Azure Databricks supports two ways to define and use functions to reduce maintenance. Functions were added to the Azure Databricks runtime engine in version 9.1. These functions are defined using Spark SQL within the notebook. Before the introduction of native functions, the Python library supported the creation of user defined functions that could be used with either dataframes or SQL. Today, we are going to investigate how to define and use functions.

Business Problem

Our company has just started using Azure Databricks, and our manager wants us to learn how to use functions to increase code reuse. Here is a list of topics we need to investigate and report on:

Task Id	Description
1	Scalar functions
2	Using functions
3	Table functions
4	User defined functions

At the end of the research, we will have a good understanding of how to create and use functions.

Scalar Functions (Spark SQL)

Two types of values can be returned from a Spark SQL function: scalar values and table values. In this section, we will be talking about scalar functions. The first program every computer scientist write is "hello world." The first function defined below is similar in nature. We will use the %sql magic command in our Python notebook to signify the language of our statements.

Run the code below to create a function called "big_data" that returns a simple string. Use the CREATE FUNCTION documentation to learn more.

%sql
CREATE FUNCTION big_data() 
RETURNS STRING 
RETURN 'Spark rules the world!';

Execute the function called "big_data" in a typical SELECT statement to see the output.

%sql
SELECT big_data() AS Truth;

The output of our very first function is shown below.

spark functions - simple scalar function.

Below is an example of another function.

%sql
CREATE OR REPLACE FUNCTION mask_data (clear_txt STRING, last_chars STRING) 
RETURNS 
STRING 
RETURN 
if (char_length(clear_txt) <= cast(last_chars as int), 
    clear_txt, 
    concat( repeat('=', char_length(clear_txt) - cast(last_chars as int)), 
            substring(clear_txt, - cast(last_chars as int))) 
    );

Using Functions (Spark SQL)

Often, a company might have several user functions already defined in the hive catalog. Call the SHOW USER FUNCTION statement to find out what is in your environment:

%sql
SHOW USER FUNCTIONS

The output of this statement shows three functions in my environment.

spark functions - functions in existing hive catalog.

Use the DESCRIBE FUNCTION EXTENDED statement to find details on the "mask_data" function.

%sql
DESCRIBE FUNCTION EXTENDED default.mask_data

There is a ton of detail about this function. See the image below for more information.

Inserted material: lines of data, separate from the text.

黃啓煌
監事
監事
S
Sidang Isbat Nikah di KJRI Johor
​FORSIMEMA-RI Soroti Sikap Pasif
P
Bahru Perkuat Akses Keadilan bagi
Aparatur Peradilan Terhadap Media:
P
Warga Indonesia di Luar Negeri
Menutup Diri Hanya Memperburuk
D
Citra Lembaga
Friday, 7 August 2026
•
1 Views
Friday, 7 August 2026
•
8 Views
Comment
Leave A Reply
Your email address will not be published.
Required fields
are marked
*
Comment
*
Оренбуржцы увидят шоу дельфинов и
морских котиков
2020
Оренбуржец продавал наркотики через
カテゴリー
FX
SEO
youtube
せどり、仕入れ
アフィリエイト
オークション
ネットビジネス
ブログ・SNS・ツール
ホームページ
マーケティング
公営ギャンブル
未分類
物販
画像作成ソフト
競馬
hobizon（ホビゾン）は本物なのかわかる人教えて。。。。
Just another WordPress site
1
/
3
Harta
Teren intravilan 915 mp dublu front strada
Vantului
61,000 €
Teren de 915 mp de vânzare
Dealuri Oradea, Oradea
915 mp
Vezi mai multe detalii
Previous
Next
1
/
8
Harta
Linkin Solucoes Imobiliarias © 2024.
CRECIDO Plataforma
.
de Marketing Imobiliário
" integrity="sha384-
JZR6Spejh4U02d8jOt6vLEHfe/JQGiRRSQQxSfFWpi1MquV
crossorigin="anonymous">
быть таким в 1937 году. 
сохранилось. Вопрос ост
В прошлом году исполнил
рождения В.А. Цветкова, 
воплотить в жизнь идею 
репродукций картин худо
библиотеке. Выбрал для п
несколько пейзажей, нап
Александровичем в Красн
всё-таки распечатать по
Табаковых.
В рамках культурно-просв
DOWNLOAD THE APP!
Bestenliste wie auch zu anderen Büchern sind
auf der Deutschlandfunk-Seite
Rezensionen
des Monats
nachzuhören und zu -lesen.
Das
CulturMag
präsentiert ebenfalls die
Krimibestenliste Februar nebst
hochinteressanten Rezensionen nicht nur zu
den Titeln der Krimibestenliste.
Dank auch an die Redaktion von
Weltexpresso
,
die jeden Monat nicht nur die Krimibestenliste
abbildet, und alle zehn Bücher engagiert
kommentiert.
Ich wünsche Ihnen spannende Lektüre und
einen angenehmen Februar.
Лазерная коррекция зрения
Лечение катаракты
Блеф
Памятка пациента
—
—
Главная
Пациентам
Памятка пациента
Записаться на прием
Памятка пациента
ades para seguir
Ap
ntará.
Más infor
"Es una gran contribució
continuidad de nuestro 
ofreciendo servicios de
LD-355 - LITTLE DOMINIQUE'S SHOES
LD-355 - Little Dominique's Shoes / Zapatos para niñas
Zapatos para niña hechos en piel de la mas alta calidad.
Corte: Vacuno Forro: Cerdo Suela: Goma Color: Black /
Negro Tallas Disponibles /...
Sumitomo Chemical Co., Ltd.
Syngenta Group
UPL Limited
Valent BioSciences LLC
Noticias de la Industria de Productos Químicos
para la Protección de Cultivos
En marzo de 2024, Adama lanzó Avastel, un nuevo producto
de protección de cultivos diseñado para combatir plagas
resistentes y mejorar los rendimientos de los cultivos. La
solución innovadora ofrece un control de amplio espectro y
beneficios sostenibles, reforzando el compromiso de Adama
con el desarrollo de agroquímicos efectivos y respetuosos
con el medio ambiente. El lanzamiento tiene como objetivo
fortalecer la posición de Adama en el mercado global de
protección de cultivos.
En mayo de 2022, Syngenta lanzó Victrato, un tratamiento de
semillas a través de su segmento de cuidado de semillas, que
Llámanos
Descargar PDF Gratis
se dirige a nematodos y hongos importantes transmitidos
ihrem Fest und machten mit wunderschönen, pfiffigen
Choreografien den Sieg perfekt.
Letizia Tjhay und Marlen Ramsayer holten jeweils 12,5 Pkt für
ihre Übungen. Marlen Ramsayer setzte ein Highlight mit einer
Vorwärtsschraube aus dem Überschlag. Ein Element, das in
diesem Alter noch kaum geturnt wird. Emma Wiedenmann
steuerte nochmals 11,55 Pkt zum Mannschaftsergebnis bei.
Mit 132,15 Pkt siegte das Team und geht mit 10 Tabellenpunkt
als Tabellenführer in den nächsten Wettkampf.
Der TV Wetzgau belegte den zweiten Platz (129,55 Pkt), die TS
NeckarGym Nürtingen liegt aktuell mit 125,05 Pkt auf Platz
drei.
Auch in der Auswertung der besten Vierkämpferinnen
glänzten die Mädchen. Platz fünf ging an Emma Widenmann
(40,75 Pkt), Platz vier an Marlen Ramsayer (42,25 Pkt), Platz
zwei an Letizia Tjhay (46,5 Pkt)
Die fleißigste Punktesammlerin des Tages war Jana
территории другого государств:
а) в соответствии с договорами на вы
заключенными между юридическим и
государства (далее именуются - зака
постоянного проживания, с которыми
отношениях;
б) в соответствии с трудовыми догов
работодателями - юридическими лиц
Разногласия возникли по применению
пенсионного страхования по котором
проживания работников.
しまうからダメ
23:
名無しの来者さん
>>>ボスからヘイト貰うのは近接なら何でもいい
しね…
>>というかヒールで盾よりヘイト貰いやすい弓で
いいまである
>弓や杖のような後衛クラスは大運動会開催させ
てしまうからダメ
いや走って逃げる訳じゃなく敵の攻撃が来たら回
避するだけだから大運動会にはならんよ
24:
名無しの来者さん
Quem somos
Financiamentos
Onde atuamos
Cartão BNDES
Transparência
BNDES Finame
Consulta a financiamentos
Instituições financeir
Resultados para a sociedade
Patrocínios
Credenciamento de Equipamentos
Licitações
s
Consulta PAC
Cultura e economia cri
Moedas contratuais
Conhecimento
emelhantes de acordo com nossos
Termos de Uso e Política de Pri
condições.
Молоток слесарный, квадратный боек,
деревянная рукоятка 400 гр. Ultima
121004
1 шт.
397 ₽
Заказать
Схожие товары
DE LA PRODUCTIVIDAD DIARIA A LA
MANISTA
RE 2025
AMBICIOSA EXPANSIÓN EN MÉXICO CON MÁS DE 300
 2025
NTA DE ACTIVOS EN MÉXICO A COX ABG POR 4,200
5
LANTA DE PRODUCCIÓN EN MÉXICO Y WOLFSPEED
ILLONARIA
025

I chose to screenshot the most important part of the output.

What are the inputs, and what does the code do? The function takes two inputs. The string parameter called clear_txt is the string we want to mask. The integer parameter called last_chars tells the program how many characters at the end of the string to leave unmasked. The output is the masked data string.

spark functions - details on user defined function called mask_data().

Let's try using the "mask_data" function now. There is a fictitious SSN as input.

%sql
SELECT default.mask_data("1234567890", 4) AS hide_ssn;

The output of the SELECT statement only shows the last 4 digits of the SSN.

spark functions - sample use of mask_data() function.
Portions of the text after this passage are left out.